Former Ryan International Airlines and Southwestern Bell building sells downtown

Former Ryan International Airlines and Southwestern Bell building sells downtown

Former Ryan International Airlines and Southwestern Bell building sells downtown

Published By: The Wichita Eagle

By: Carrie Rengers

 WICHITA — It’s not every day that a bunker sells downtown, but that’s what Craig Simon says happened today.

The former Ryan International Airlines building at 266 N. Main St., which was built for Southwestern Bell in the late 1960s, sold.

“It’s a very unique building,” says Simon, a broker with Landmark Commercial Real Estate who handled the sale. “It’s like a bunker.”

The approximately 54,000-square-foot building has 14-inch walls and can withstand 200-mile-an-hour winds. Though it’s only two stories, it is built to hold six.

“If there’s a storm, there’s no breakage in coverage,” Simon says.

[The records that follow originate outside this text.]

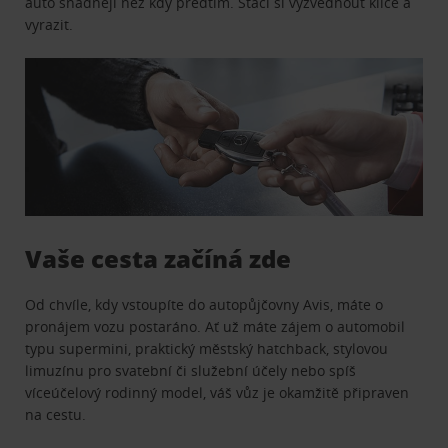
auto snadněji než kdy předtím. Stačí si vyzvednout klíče a
vyrazit.
Vaše cesta začíná zde
Od chvíle, kdy vstoupíte do autopůjčovny Avis, máte o
pronájem vozu postaráno. Ať už máte zájem o automobil
typu supermini, praktický městský hatchback, stylovou
limuzínu pro svatební či služební účely nebo spíš
víceúčelový rodinný model, váš vůz je okamžitě připraven
na cestu.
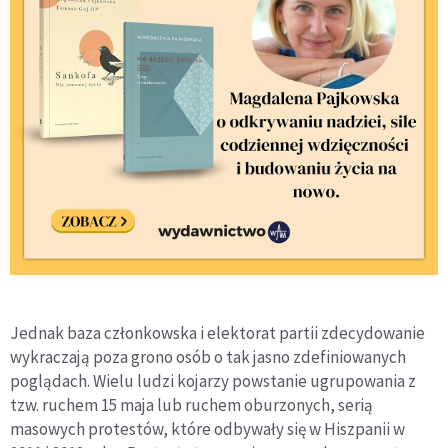
Jednak baza członkowska i elektorat partii zdecydowanie
wykraczają poza grono osób o tak jasno zdefiniowanych
poglądach. Wielu ludzi kojarzy powstanie ugrupowania z
tzw. ruchem 15 maja lub ruchem oburzonych, serią
masowych protestów, które odbywały się w Hiszpanii w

He says it’s a data company’s dream, and there are two such companies – Level 3 Communications and Hubris Communications – in there now.

A contractor and some other investors are the ones who bought it, though.

Tom Schmeidler of SBA Construction, his brothers and another investor purchased the property out of foreclosure.

“It has potential to become a very, very good building again,” Schmeidler says. “It’s in the best part of downtown that you could hope for for an office building.”

When Rubloff Jet Express purchased Ryan in 2004, it acquired the building.

“They’re not usually in the business of buying office buildings,” Simon says.

Rubloff hired Simon about two years ago to help lease the building. Simon says he was close to signing the Department of Defense and the Small Business Administration last summer when Rubloff, which owns a number of shopping centers, encountered financial difficulties.

“They were struggling with a lot of properties,” Simon says.

Though the building had gone into receivership and Simon wasn’t able to lease to new tenants, he was able to help sell the building.

Complicating the deal was an IRB that Ryan had through the city. It was set to expire next year. The city still had a deed on the building as collateral but agreed to retire the IRB early.

Simon will continue handling leasing at the building, and Landmark will manage it as well.

“There’s a lot of interest right now,” Simon says of about four serious prospects.

After Ryan left, Rubloff gutted its 27,000-square-foot second-story space.

“It’s just totally blank up there, which is very attractive to federal government leases,” Simon says. “It has great potential.”

John Paladino, an account director with Level 3 Communications, says the company has been there almost 14 years.

Level 3 sells Internet and local phone services and enhanced data services.

“Our objective is to make our infrastructure that we sell to customers as protected as possible,” he says. “It’s been a great building.”

Paladino says a typical building’s walls and ceilings have a width more like 6 or 8 inches compared to his building’s 14 inches.

“It makes it tornado-proof and can sustain over 200-mile-per-hour winds,” he says, “… which makes us very valuable in the market.”

There’s also an underground garage at the property. That’s where Southwestern Bell coin trucks used to gather following pick-ups at telephone booths around the city. It was a secure environment to count the money, Paladino says.

“It’s got that kind of history to it, which is kind of interesting,” Simon says. “It’s a great building.”